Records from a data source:

BEGIN

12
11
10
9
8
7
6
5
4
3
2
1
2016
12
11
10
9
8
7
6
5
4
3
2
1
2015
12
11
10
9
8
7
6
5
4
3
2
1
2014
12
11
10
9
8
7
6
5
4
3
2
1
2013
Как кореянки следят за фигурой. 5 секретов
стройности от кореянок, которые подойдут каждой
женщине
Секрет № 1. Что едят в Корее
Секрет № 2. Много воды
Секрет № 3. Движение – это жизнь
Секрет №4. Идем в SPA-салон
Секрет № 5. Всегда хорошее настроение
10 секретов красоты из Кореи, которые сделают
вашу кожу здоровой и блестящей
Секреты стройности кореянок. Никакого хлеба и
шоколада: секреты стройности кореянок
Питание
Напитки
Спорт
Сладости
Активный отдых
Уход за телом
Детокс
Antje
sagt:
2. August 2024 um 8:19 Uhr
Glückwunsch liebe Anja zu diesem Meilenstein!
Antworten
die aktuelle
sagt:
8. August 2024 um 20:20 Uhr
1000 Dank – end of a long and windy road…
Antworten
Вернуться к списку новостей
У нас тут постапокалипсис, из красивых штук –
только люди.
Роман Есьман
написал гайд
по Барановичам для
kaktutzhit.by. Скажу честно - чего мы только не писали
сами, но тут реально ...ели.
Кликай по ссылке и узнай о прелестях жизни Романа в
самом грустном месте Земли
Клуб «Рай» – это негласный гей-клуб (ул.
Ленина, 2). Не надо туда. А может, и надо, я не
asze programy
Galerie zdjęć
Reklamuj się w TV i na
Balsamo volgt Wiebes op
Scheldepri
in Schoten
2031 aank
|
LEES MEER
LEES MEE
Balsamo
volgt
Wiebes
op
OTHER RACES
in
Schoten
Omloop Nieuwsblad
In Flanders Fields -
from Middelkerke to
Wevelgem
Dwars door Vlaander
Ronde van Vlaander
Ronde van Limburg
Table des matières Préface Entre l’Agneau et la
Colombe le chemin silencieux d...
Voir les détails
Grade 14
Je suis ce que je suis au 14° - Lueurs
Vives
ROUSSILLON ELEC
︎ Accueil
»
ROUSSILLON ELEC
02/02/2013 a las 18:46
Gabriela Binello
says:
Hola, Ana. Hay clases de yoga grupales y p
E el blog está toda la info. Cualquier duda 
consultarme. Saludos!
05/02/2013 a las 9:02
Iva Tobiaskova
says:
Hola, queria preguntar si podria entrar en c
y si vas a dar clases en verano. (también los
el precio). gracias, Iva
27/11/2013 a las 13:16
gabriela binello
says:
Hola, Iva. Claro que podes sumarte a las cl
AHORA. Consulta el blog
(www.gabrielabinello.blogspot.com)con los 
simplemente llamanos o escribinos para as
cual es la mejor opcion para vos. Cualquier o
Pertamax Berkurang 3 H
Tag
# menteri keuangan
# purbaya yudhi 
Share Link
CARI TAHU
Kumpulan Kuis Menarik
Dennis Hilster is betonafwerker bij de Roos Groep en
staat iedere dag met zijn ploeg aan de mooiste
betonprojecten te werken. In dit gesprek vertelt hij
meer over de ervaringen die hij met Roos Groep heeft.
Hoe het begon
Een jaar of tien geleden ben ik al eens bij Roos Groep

END
BEGIN

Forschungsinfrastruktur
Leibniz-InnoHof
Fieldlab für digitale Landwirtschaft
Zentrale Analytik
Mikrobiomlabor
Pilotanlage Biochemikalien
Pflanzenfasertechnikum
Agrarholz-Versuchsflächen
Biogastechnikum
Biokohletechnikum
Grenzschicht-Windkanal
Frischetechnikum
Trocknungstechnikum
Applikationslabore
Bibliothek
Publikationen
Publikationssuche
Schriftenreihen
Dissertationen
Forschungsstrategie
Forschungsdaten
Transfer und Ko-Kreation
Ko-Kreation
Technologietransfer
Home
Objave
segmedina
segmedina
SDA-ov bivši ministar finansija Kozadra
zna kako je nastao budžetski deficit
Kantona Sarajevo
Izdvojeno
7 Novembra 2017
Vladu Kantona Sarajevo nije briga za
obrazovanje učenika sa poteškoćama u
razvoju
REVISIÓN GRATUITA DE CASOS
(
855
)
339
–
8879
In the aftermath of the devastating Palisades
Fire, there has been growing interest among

END
BEGIN

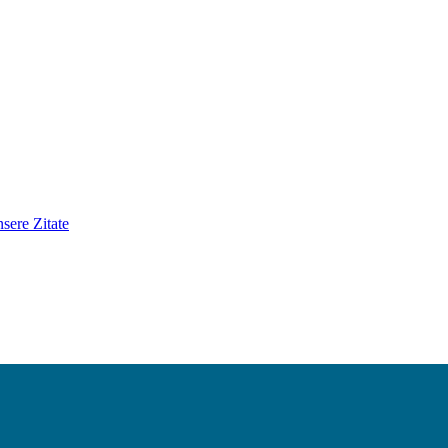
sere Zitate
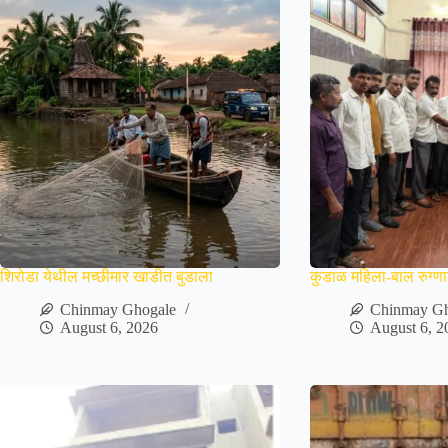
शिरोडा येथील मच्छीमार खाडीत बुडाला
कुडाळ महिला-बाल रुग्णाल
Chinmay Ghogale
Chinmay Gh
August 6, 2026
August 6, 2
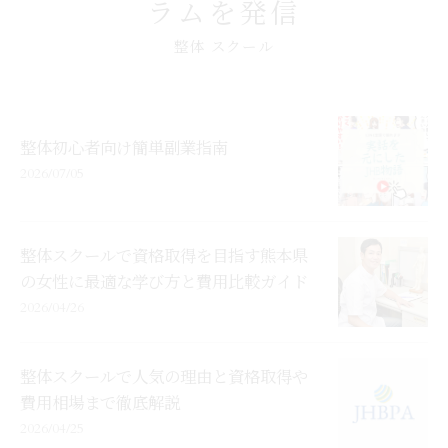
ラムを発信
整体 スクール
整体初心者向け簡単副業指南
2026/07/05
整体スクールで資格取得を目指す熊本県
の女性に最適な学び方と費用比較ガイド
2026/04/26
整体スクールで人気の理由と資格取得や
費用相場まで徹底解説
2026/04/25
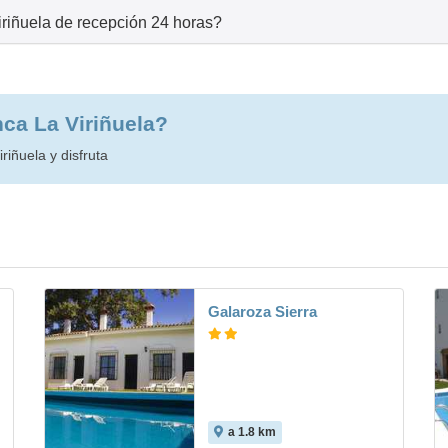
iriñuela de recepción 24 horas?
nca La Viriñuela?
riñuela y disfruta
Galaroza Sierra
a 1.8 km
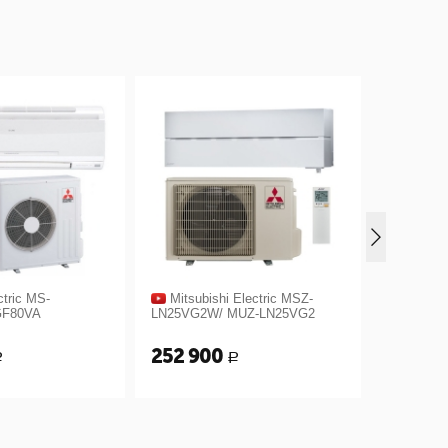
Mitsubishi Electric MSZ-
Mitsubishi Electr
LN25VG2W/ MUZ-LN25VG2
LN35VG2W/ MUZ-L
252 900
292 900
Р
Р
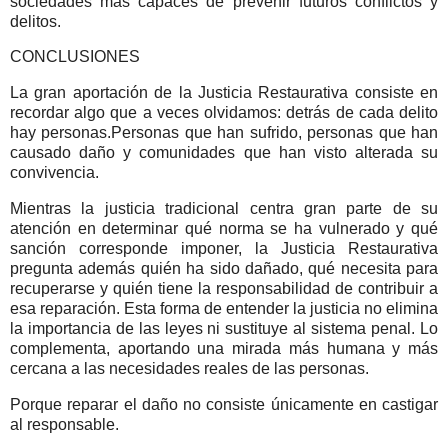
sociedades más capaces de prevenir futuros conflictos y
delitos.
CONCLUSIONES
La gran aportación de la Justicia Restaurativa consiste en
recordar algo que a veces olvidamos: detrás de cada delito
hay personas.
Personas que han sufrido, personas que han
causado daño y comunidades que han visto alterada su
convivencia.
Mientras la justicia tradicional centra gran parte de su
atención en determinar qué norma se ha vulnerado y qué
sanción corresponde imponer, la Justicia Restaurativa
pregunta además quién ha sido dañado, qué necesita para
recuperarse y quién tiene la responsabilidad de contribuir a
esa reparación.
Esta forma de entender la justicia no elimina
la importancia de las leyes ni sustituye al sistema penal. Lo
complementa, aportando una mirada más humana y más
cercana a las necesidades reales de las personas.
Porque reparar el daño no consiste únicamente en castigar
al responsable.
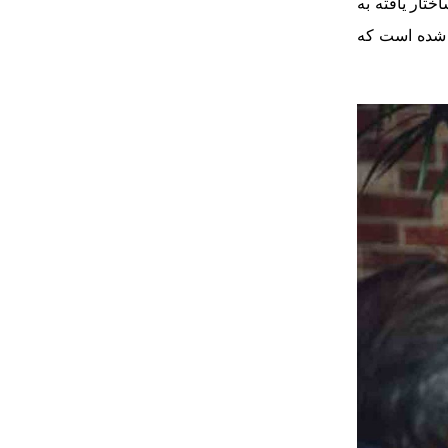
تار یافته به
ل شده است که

END

Brief: Look over the data above and show each line that contains "clases".

Task response:
Hola, Ana. Hay clases de yoga grupales y p
y si vas a dar clases en verano. (también los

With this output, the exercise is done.